# Easy slimline disassembly....no special tool needed.



## NittanyLion (Feb 18, 2013)

Thought I would share my technique for disassembling slimlines.  It's similar to the technique used on the PSI tool, using a coat hanger and Allen wrench.

1.  Break pen apart, removing center and.
2.  Cut a piece of metal coat hanger, about 6".
3.  Run coat hanger through twist mechanism to nib;  use like psi tool or punch set by holding lower blank with nib up and pounding(coat hanger) on solid surface.  This will pop nib out(safety glasses please).
4.  To remove drive mechanism, use an Allen wrench(not sure of size, whatever fits) inserted into where nib was.  Place lower section, Allen wrench up, centered on vise just slightly opened so drive can punch through.  Tap Allen wrench with hammer to pop drive out..
5.  Clip and top can be extracted by inserting Allen wrench instead of coat hanger and using technique in #3.

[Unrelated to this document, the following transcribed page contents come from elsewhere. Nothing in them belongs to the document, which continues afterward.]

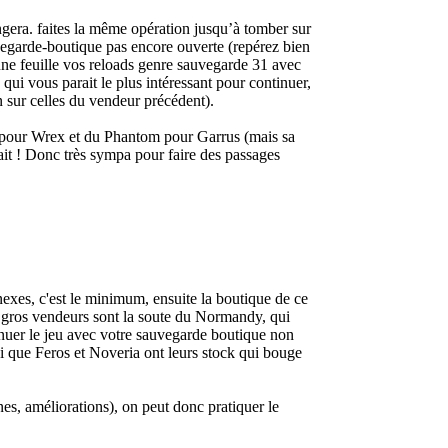
angera. faites la même opération jusqu’à tomber sur
uvegarde-boutique pas encore ouverte (repérez bien
 une feuille vos reloads genre sauvegarde 31 avec
qui vous parait le plus intéressant pour continuer,
n sur celles du vendeur précédent).
e pour Wrex et du Phantom pour Garrus (mais sa
plait ! Donc très sympa pour faire des passages
exes, c'est le minimum, ensuite la boutique de ce
us gros vendeurs sont la soute du Normandy, qui
tinuer le jeu avec votre sauvegarde boutique non
nsi que Feros et Noveria ont leurs stock qui bouge
, améliorations), on peut donc pratiquer le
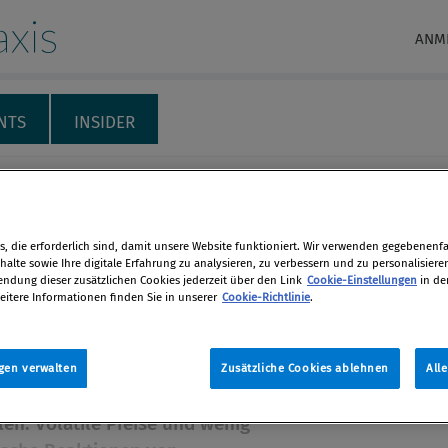
xis
ANM
NTS
INSIDER
RECHT & HAFTUNG
INTERNATIONALES
THEMENSPECIALS
M
l Assets und die
, die erforderlich sind, damit unsere Website funktioniert. Wir verwenden gegebenenfal
alte sowie Ihre digitale Erfahrung zu analysieren, zu verbessern und zu personalisiere
pfung von Geldwäsche
dung dieser zusätzlichen Cookies jederzeit über den Link
Cookie-Einstellungen
in de
eitere Informationen finden Sie in unserer
Cookie-Richtlinie
.
rrorfinanzierung
en
Ethereum, Ripple und andere
gen verwalten
Zusätzliche Cookies ablehnen
All
hrungen beherrschen die
len
len. Volatile Preise und wenig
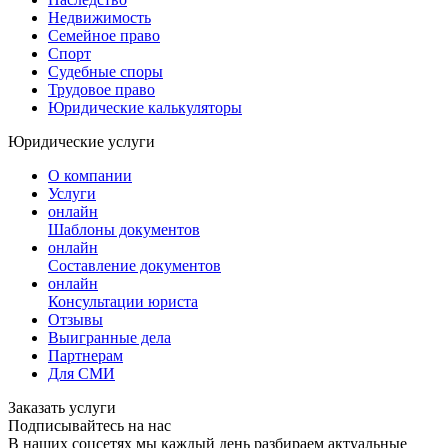
Недвижимость
Семейное право
Спорт
Судебные споры
Трудовое право
Юридические калькуляторы
Юридические услуги
О компании
Услуги
онлайн
Шаблоны документов
онлайн
Составление документов
онлайн
Консультации юриста
Отзывы
Выигранные дела
Партнерам
Для СМИ
Заказать услуги
Подписывайтесь на нас
В наших соцсетях мы каждый день разбираем актуальные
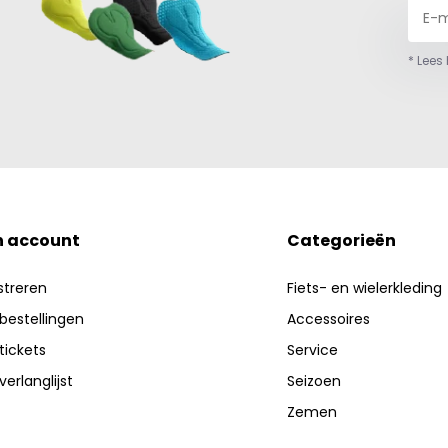
* Lees
n account
Categorieën
streren
Fiets- en wielerkleding
 bestellingen
Accessoires
 tickets
Service
verlanglijst
Seizoen
Zemen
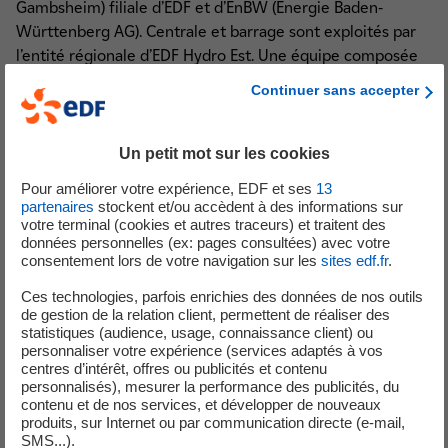
Gambsheim) filiale d’EDF et d’EnBW (Energie Baden-
Württenberg AG). Centrale et barrage sont exploités par
l’entité régionale d’EDF Hydro Est. Une équipe composée
d’une dizaine de techniciens en assure le fonctionnement
Continuer sans accepter
et la maintenance au quotidien. Equipée de 4 groupes, la
centrale produit annuellement en moyenne 650 millions
de kWh, soit l’équivalent de la consommation électrique
Un petit mot sur les cookies
annuelle d’une ville comme Strasbourg. Avec ses «
Pour améliorer votre expérience, EDF et ses
13
grandes sœurs », Ottmarsheim, Fessenheim, Vogelgrun,
partenaires
stockent et/ou accèdent à des informations sur
Marckolsheim, Rhinau, Gerstheim, Strasbourg,
votre terminal (cookies et autres traceurs) et traitent des
données personnelles (ex: pages consultées) avec votre
Gambsheim, et sa jumelle Iffezheim, elle peut fournir plus
consentement lors de votre navigation sur les
sites edf.fr
.
de la moitié de la consommation alsacienne.
Ces technologies, parfois enrichies des données de nos outils
Du street’art à la centrale
de gestion de la relation client, permettent de réaliser des
statistiques (audience, usage, connaissance client) ou
Cachée sous le pont, coincée entre les écluses du côté
personnaliser votre expérience (services adaptés à vos
français et le barrage côté allemand, cette centrale se fait
centres d’intérêt, offres ou publicités et contenu
habituellement discrète. A l’occasion de ses 50 ans, CERGA
personnalisés), mesurer la performance des publicités, du
contenu et de nos services, et développer de nouveaux
a missionné le collectif d’art urbain contemporain et de
produits, sur Internet ou par communication directe (e-mail,
graffiti « COLORS Urban Art » pour mieux la révéler. 4
SMS...).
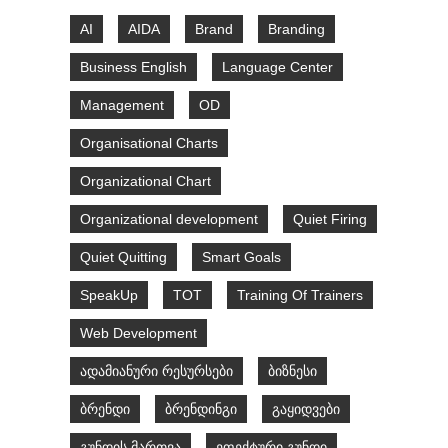
AI
AIDA
Brand
Branding
Business English
Language Center
Management
OD
Organisational Charts
Organizational Chart
Organizational development
Quiet Firing
Quiet Quitting
Smart Goals
SpeakUp
TOT
Training Of Trainers
Web Development
ადამიანური რესურსები
ბიზნესი
ბრენდი
ბრენდინგი
გაყიდვები
გუნდის მართვა
ეფექტური გუნდი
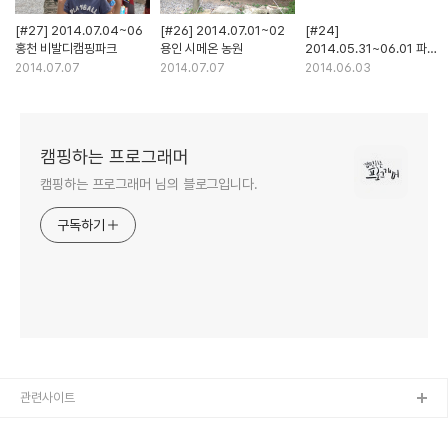
[#27] 2014.07.04~06
[#26] 2014.07.01~02
[#24]
홍천 비발디캠핑파크
용인 시메온 농원
2014.05.31~06.01 파주
귀한농부학교 캠핑장
2014.07.07
2014.07.07
2014.06.03
캠핑하는 프로그래머
캠핑하는 프로그래머 님의 블로그입니다.
구독하기
관련사이트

Note:  the Allen wrench I used has the rounded ends.  This helps seat it into the twist mechanism.  A standard Allen wrench will work too, however proper sizing will be more critical.

Hope this helps!


----------



## Chatham PenWorks (Feb 19, 2013)

Looks like a good interim solution until you get to a Harbor Freight for a transfer punch set. These will work for most pen styles, and can be used for many other purposes like closed end mandrels and for trimming blanks. I've used them so much, I have 3 sets.


----------